Femininity Beyond Archetypes: Photography by Natalia Arias of Colombiahighlights themes closely connected with OAS values through AMA’s mission to promote social impact through the arts and the Inter-American Commission of Women’s (CIM) work towards gender equality and the participation and leadership of women.

“Femininity” is a social construction that has been defined and redefined by ideological discourses over time and from culture to culture. Colombian photographer Natalia Arias presents her own perspective on femininity, going beyond pre-established archetypes, challenging imposed generalizations, and emphasizing elements of feminine identity and empowerment rooted in both history and the female anatomy.

This exhibition features two of Arias’s series: Taboo (1999-2005) and Venus(2005-2010). Taboo exemplifies her departure from rigid discourses on femininity, where social values champion perfect physiques while religious ideologies dismiss the natural processes of women. The Venus series explores ways in which the notion of “Venus” has been interpreted throughout history. After the creation of the iconic goddess of love and beauty in Greco-Roman times, academics have identified “Venus” in a plethora of manifestations of femininity. Arias examines these long-standing ideas by reworking historical Venuses from those of ancient cultures to the present. 

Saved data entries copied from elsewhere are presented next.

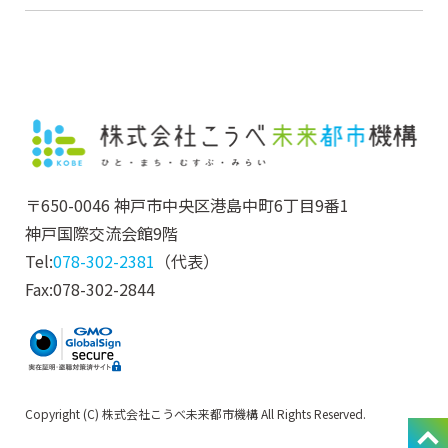
〒650-0046 神戸市中央区港島中町6丁目9番1
神戸国際交流会館9階
Tel:
078-302-2381
（代表）
Fax:078-302-2844
Copyright (C) 株式会社こうべ未来都市機構 All Rights Reserved.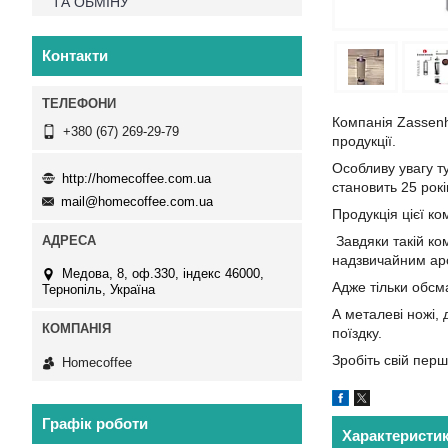
ТА ОБМІНУ
Контакти
Компанія Zassenha
+380 (67) 269-29-79
продукції.
Особливу увагу ту
http://homecoffee.com.ua
становить 25 рок
mail@homecoffee.com.ua
Продукція цієї ко
Завдяки такій ко
надзвичайним ар
Медова, 8, оф.330, індекс 46000,
Адже тільки обсм
Тернопіль, Україна
А металеві ножі,
поїздку.
Зробіть свій перш
Homecoffee
Графік роботи
Характеристи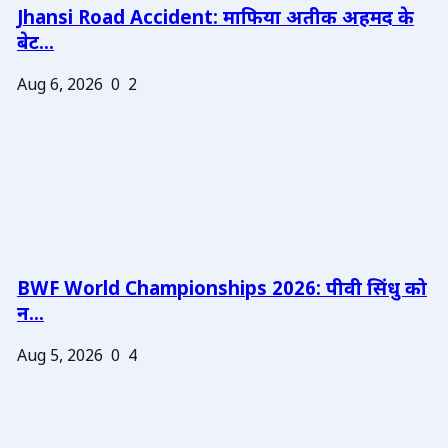
Jhansi Road Accident: माफिया अतीक अहमद के
बेट...
Aug 6, 2026
0
2
BWF World Championships 2026: पीवी सिंधु को
न...
Aug 5, 2026
0
4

Arias questions traditional discussions on femininity in which natural processes are considered shameful or traumatic and beauty is based on a standardized formula. In response, her photography proposes a discourse on femininity that highlights the beauty of imperfection and the female body’s physicality, form, and physiology. Through her research, process, and execution, Arias seeks to empower women while at the same time challenging society to preserve perceptions such as delicacy, sensuality, and fertility.